▶ [Required action] Transcribe each record exactly. Omit the pictures.

Source material START

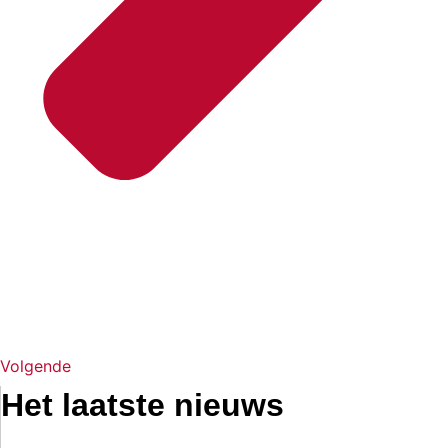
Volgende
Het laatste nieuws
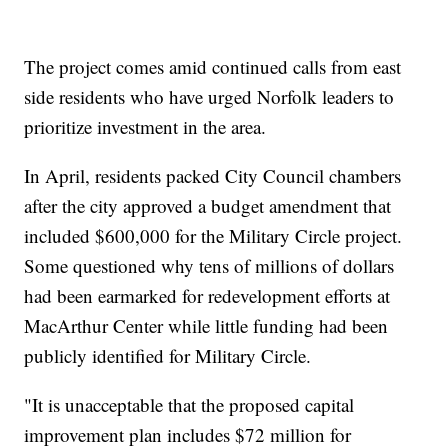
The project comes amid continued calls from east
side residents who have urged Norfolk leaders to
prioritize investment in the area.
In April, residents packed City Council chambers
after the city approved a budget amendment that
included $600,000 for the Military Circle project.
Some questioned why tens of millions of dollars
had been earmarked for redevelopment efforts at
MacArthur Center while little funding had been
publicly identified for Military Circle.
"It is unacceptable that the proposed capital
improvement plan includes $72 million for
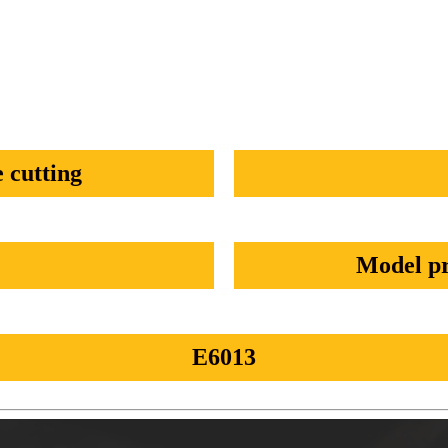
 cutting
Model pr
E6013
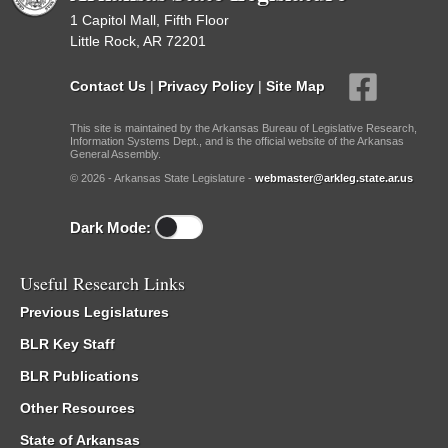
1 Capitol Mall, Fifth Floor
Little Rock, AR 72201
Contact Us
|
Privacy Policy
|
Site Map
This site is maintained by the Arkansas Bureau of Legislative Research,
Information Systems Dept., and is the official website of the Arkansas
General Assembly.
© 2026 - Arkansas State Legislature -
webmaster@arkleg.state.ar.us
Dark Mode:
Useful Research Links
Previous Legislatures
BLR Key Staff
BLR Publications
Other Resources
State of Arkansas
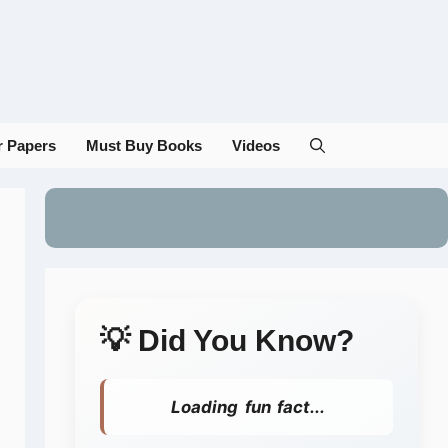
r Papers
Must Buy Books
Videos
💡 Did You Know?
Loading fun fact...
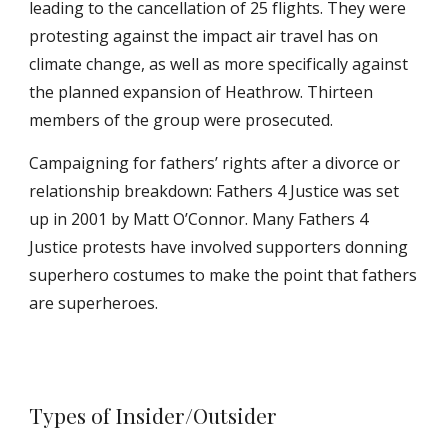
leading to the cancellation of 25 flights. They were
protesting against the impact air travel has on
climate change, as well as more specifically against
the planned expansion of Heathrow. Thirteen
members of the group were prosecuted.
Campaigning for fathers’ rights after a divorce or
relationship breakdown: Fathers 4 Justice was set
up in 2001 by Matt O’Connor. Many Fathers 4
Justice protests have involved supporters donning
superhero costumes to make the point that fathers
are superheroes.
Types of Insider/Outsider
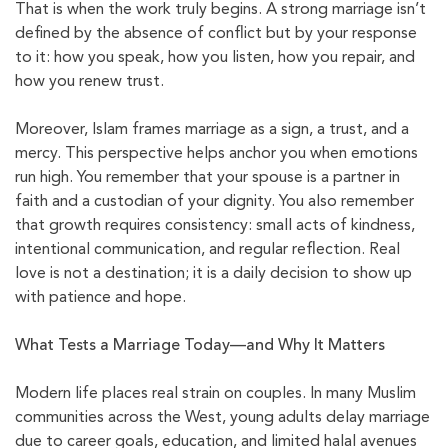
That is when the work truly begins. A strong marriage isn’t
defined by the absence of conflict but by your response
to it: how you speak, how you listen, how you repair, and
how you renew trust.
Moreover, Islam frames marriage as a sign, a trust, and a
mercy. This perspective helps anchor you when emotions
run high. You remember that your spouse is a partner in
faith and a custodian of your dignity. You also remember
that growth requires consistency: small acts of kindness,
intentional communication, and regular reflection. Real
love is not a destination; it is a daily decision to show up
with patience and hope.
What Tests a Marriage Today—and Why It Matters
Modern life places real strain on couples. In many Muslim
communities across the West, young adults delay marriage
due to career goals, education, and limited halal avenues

Source material END

▶ [Result of this exercise]
Volgende
Het laatste nieuws
The project comes amid continued calls from east
side residents who have urged Norfolk leaders to
prioritize investment in the area.
In April, residents packed City Council chambers
after the city approved a budget amendment that
included $600,000 for the Military Circle project.
Some questioned why tens of millions of dollars
had been earmarked for redevelopment efforts at
MacArthur Center while little funding had been
publicly identified for Military Circle.
"It is unacceptable that the proposed capital
improvement plan includes $72 million for
 cutting
Model pr
E6013
1 Capitol Mall, Fifth Floor
Little Rock, AR 72201
Contact Us
|
Privacy Policy
|
Site Map
This site is maintained by the Arkansas Bureau of Legislative Research,
Information Systems Dept., and is the official website of the Arkansas
General Assembly.
© 2026 - Arkansas State Legislature -
webmaster@arkleg.state.ar.us
Dark Mode:
Useful Research Links
Previous Legislatures
BLR Key Staff
BLR Publications
Other Resources
State of Arkansas
r Papers
Must Buy Books
Videos
💡 Did You Know?
Loading fun fact...
leading to the cancellation of 25 flights. They were
protesting against the impact air travel has on
climate change, as well as more specifically against
the planned expansion of Heathrow. Thirteen
members of the group were prosecuted.
Campaigning for fathers’ rights after a divorce or
relationship breakdown: Fathers 4 Justice was set
up in 2001 by Matt O’Connor. Many Fathers 4
Justice protests have involved supporters donning
superhero costumes to make the point that fathers
are superheroes.
Types of Insider/Outsider
That is when the work truly begins. A strong marriage isn’t
defined by the absence of conflict but by your response
to it: how you speak, how you listen, how you repair, and
how you renew trust.
Moreover, Islam frames marriage as a sign, a trust, and a
mercy. This perspective helps anchor you when emotions
run high. You remember that your spouse is a partner in
faith and a custodian of your dignity. You also remember
that growth requires consistency: small acts of kindness,
intentional communication, and regular reflection. Real
love is not a destination; it is a daily decision to show up
with patience and hope.
What Tests a Marriage Today—and Why It Matters
Modern life places real strain on couples. In many Muslim
communities across the West, young adults delay marriage
due to career goals, education, and limited halal avenues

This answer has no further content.